Concept in this page	Where it lives in `mcts.py`
One simulation	one iteration of the loop in `search`
Phase 1 · Select	`_select` + `_best_uct_child`
Phase 2 · Expand	`_expand`
Phase 3 · Simulate	`_rollout`
Phase 4 · Backup	`_backup`
Per-position statistics $N$ , $W$ , $Q$	the `_Node` fields
Search policy $\pi$ (visit counts)	`MCTS.root_visit_counts`
The move actually played	the `max(...)` at the end of `search`

And the loop itself, which reads almost exactly like the four phases:

def search(self, board, to_play):
    root = _Node(board, to_play, None, self._valid_actions(board, to_play))
    for _ in range(self.num_simulations):
        leaf  = self._select(root)               # phases 1 + 2
        value = self._rollout(leaf.board, leaf.to_play)  # phase 3
        self._backup(leaf, value)                # phase 4
    self.root_visit_counts = {a: c.N for a, c in root.children.items()}
    return max(root.children.items(), key=lambda kv: (kv[1].N, kv[1].Q))[0]

10. Try it yourself

The search is wired into the web UI as the “vs MCTS” opponent — see the main README for how to run it. Playing against it, two things stand out and both motivate Stage 3:

it is effectively unbeatable at tic-tac-toe, but
it “thinks” for hundreds of simulations per move and has no memory — it rebuilds the tree from scratch every turn and judges positions by random playouts.

Stage 3 fixes both by giving the search a network that has learned to evaluate positions and suggest moves, so the same search gets far stronger with far fewer simulations.

References

D. Silver et al., “A general reinforcement learning algorithm that masters chess, shogi, and Go through self-play,” Science 362, 1140–1144 (2018).

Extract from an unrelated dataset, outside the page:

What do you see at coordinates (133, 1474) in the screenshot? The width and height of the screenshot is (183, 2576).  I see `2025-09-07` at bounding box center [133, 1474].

DOI
L. Kocsis and C. Szepesvári, “Bandit based Monte-Carlo Planning,” ECML (2006) — the original UCT algorithm.
C. Browne et al., “A Survey of Monte Carlo Tree Search Methods,” IEEE TCIAIG (2012) — a thorough survey of MCTS variants.

The diagrams on this page are generated by docs/figures.py (pure Python, no dependencies). Run it to reproduce or tweak them.